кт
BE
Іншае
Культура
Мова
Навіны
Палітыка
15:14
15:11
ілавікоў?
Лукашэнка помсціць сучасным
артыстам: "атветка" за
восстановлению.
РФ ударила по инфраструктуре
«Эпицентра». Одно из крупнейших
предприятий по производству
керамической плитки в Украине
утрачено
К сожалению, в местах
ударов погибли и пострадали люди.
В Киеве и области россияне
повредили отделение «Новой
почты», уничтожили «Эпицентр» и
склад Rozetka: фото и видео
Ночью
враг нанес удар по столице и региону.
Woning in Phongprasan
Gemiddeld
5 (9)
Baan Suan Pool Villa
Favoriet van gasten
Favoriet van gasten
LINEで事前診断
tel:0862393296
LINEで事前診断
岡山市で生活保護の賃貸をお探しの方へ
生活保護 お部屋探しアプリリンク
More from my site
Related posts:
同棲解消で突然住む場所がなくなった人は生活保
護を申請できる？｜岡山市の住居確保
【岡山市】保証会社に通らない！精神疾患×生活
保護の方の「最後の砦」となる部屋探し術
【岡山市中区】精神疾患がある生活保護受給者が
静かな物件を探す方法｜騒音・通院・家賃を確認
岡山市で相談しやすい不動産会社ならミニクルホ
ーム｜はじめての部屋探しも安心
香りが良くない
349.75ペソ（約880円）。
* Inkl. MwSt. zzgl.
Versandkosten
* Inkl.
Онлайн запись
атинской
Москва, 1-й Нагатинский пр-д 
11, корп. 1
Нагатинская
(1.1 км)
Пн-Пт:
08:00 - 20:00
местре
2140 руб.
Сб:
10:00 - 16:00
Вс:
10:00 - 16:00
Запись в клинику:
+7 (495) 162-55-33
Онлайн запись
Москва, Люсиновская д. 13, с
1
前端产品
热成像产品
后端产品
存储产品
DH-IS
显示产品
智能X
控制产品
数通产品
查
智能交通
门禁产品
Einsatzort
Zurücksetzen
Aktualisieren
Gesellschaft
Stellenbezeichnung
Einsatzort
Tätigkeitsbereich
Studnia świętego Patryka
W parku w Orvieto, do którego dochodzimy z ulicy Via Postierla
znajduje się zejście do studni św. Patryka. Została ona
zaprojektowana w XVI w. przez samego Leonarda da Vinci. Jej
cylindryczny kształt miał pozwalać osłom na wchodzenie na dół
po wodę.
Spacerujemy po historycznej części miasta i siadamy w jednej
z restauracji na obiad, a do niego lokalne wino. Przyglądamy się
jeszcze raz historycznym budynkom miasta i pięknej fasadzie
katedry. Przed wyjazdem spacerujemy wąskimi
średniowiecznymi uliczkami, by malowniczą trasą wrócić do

___

ASSIGNED TASK: Take the line holding "ーム｜はじめての部屋探しも安心" and all lines after it through the end of the data, and set them down exactly.

RESULT OF THIS EXERCISE:
ーム｜はじめての部屋探しも安心
香りが良くない
349.75ペソ（約880円）。
* Inkl. MwSt. zzgl.
Versandkosten
* Inkl.
Онлайн запись
атинской
Москва, 1-й Нагатинский пр-д 
11, корп. 1
Нагатинская
(1.1 км)
Пн-Пт:
08:00 - 20:00
местре
2140 руб.
Сб:
10:00 - 16:00
Вс:
10:00 - 16:00
Запись в клинику:
+7 (495) 162-55-33
Онлайн запись
Москва, Люсиновская д. 13, с
1
前端产品
热成像产品
后端产品
存储产品
DH-IS
显示产品
智能X
控制产品
数通产品
查
智能交通
门禁产品
Einsatzort
Zurücksetzen
Aktualisieren
Gesellschaft
Stellenbezeichnung
Einsatzort
Tätigkeitsbereich
Studnia świętego Patryka
W parku w Orvieto, do którego dochodzimy z ulicy Via Postierla
znajduje się zejście do studni św. Patryka. Została ona
zaprojektowana w XVI w. przez samego Leonarda da Vinci. Jej
cylindryczny kształt miał pozwalać osłom na wchodzenie na dół
po wodę.
Spacerujemy po historycznej części miasta i siadamy w jednej
z restauracji na obiad, a do niego lokalne wino. Przyglądamy się
jeszcze raz historycznym budynkom miasta i pięknej fasadzie
katedry. Przed wyjazdem spacerujemy wąskimi
średniowiecznymi uliczkami, by malowniczą trasą wrócić do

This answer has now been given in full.